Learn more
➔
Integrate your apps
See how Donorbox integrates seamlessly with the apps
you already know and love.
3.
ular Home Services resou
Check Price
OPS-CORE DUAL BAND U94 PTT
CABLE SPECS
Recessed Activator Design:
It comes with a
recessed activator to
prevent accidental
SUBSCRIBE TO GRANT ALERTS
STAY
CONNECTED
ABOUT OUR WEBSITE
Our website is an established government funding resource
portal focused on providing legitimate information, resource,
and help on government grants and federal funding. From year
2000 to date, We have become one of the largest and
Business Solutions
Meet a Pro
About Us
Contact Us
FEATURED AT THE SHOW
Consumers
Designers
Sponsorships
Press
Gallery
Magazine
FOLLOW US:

══════════════════════════════

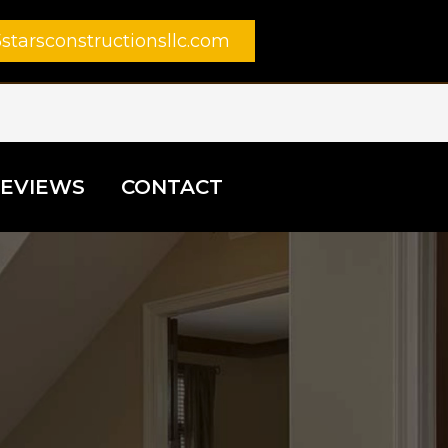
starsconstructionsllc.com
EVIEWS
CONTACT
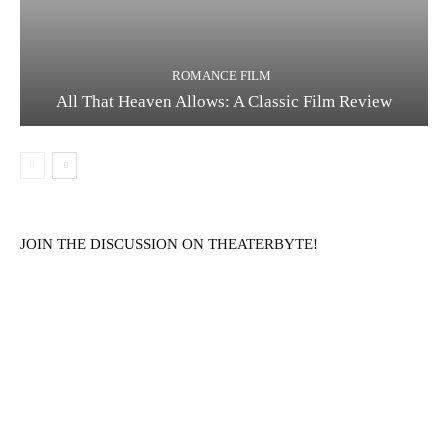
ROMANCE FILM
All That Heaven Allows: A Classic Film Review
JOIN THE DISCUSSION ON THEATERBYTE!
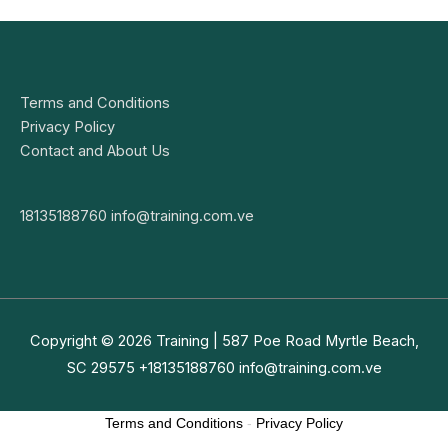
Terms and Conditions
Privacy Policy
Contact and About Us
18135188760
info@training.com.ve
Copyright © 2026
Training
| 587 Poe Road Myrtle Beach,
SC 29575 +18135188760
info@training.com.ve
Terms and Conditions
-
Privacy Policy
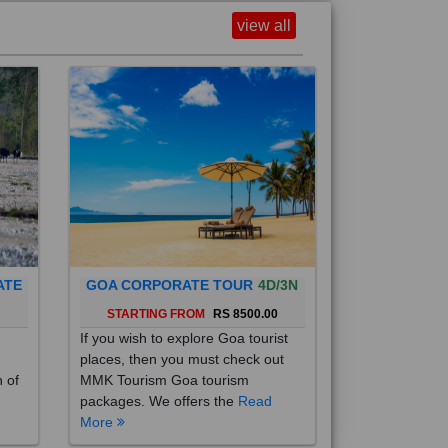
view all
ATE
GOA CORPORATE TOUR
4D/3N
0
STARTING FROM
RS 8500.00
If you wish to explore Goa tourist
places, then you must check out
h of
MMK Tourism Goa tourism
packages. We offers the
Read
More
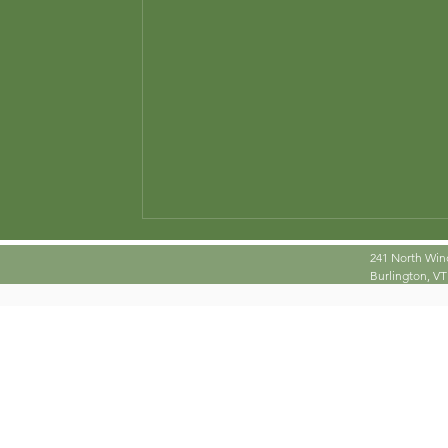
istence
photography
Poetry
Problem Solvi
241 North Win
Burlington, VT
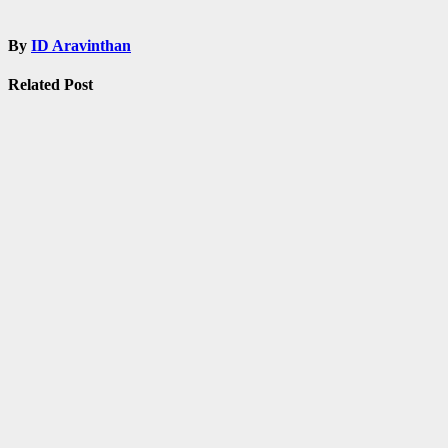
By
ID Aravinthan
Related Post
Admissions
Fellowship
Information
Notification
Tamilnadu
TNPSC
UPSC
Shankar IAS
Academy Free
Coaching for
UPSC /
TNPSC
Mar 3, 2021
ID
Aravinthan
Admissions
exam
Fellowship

══════════════════════════════

Problem requirements
Starting with the line above that holds "recessed activator to" and stopping with the line that holds "2000 to date, We", reproduce each line exactly, omitting all other lines.

Your solution
recessed activator to
prevent accidental
SUBSCRIBE TO GRANT ALERTS
STAY
CONNECTED
ABOUT OUR WEBSITE
Our website is an established government funding resource
portal focused on providing legitimate information, resource,
and help on government grants and federal funding. From year
2000 to date, We have become one of the largest and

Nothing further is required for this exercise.